あぁ、こんな時に誰か助けに来てくれたらいいのに……!
だが、そんな都合のいい事は起こらない。懇親の力で司はあるとを引っ張りあげた。
なんとか両足を掴む事に成功し、そのまま引きずりあげる。
二の腕どころか、全身が痛い。あるとを床に放り投げると、司は大の字に倒れた。
「はぁはぁ……助かったんだね」
「はぁはぁ……そうだよ……と言っても、根本的な事は解決してないんだよな」
ふとあるとの手を見る。空中に投げ出されてもなお、たとえば君を手放さなかったのだ。
(おそるべし、催眠ってやつか。こりゃ、壊して終わりってわけにはいかねぇな)
考えてから、司は起き上がり追跡君の元へ行った。思いっきり放り投げたせいか、追跡君は壊れかけていた。

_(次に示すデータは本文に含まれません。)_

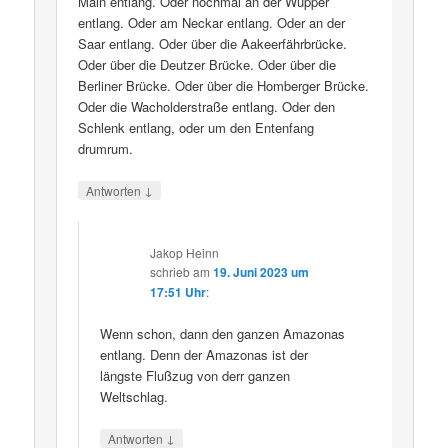
Main entlang. Oder nochmal an der Wupper
entlang. Oder am Neckar entlang. Oder an der
Saar entlang. Oder über die Aakeerfährbrücke.
Oder über die Deutzer Brücke. Oder über die
Berliner Brücke. Oder über die Homberger Brücke.
Oder die Wacholderstraße entlang. Oder den
Schlenk entlang, oder um den Entenfang
drumrum.
↓
Antworten
Jakop Heinn
schrieb
am
19. Juni 2023 um
17:51 Uhr
:
Wenn schon, dann den ganzen Amazonas
entlang. Denn der Amazonas ist der
längste Flußzug von derr ganzen
Weltschlag.
↓
Antworten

(壊れかけでも、電波ってやつは発生するのか? わかんねぇな……)
悩んでいても仕方ない。それに、いつあるとが俺に戻るかもわからないのだ。もたもたしていられない。
追跡君を片手にあるとに近づく。あるとは未だ青ざめたままで、ふぅふぅと必死で息をしている。
「あると、俺の言う事をよく聞けよ」
「司……?」
もうこれ以上あるとに辛い思いをしてほしくない。イチかバチかの賭けになるが、これしか方法はないだろう。
司はポケットから名刺を取り出し、あるとのポケットに入れた。
するとあるとの目がかっと見開き、口をぱくぱくと酸素を求めるかのように動かし始めた。

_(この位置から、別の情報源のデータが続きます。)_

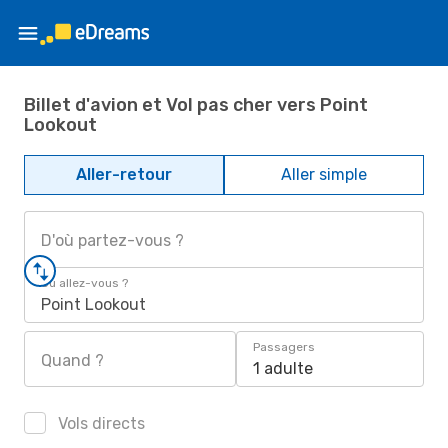
Billet d'avion et Vol pas cher vers Point
Lookout
Aller-retour
Aller simple
D'où partez-vous ?
Où allez-vous ?
Point Lookout
Passagers
Quand ?
1 adulte
Vols directs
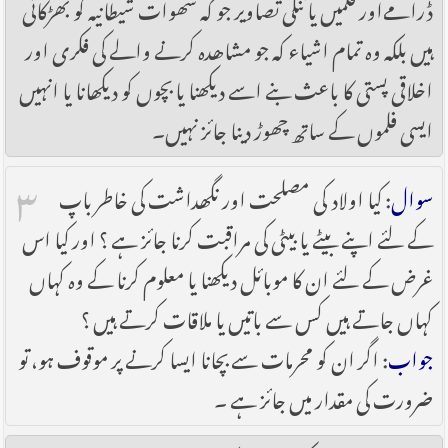
ڈرامےاور فلمیں یا ننگی تصاویر جو کہ شھوات شیطانیہ کو بھڑکاتی
ہیں بلکہ وہ تمام اشیاء کہ جو مشاھدہ کرنے والے کی فکری اور
اخلاقی پستی کا باعث بنے اسے دیکھنا یا بچوں کو دیکھانا یا انہیں
ایسی فلموں کے ساتھ چھوڑ دینا جائز نہیں۔
۳
سوال
: کیا اولاد کی مصلحت اور نگھداشت کی خاطر باپ
کے لئے اپنے بیٹے یا بیٹی کی مراقبت کرنا جائز ہے ؟ اور کیا اس
غرض کے لئے ان کا موبائل دیکھنا یا معلوم کرنا کے وہ کہاں
کہاں جاتے ہیں کس سے باتیں یا ملاقات کرتے ہیں ؟
جواب
: اگر ان کو محرمات سے بچانا ایسا کرنے پر موقوف ہو، تو
ضرورت کی مقدار میں جائز ہے ۔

胸に両手を当て、全身を振るわせる。その時、あるとの手からたとえ君が落ちたのを司は見逃さなかった。
「……司……?う、うわぁぁぁぁぁっ!!!」
「あると、しっかりしろ!! そうか、催眠が解けたんだ……」
あるとに名刺を渡したのに司が無事なのは、追跡君の電波が生きている証拠だろう。
だが、それはいつまで守ってくれるかわからない。放り出した自分が悪いのだが、何せ壊れかけだ。いつ電波が止まってもおかしくはない。
「あると、よく聞いてくれ。今から俺はたとえば君に2つの言葉を録音する。
それが終わったら、俺にたとえば君を持たせ歩き回る事。そしてその後は常に持たせる。わかったな?」
「司……? 何をする気?」
「秋月は代償がいるといった。お前は願いの代償に己を失いかけた。だから、今からたとえば君を使う俺が何を失うのかはわからない」
「司、やめて! それ、本当に怖いから!! やめようと思っても頭の中に声が響くんだ、使えよ、使えよ、そして消えろって」
あるとは起き上がって司を止めたいが、身体が思うように動かない。
「辛かったな、あると。もう、お前にそんな辛い思いさせたくないんだ」
手のひらのたとえば君を静かに見据える司の目に一点の曇りもなかった。
「これだけは覚えていてくれよ、あると」
すぅと深呼吸をし、腹の底に力を入れる。怖くないと言えば嘘ではない。だが、自分がやるしかないのだ。
「何があったって、俺とお前は友達だからな!」
にっと笑って、司はたとえば君のスイッチを入れた。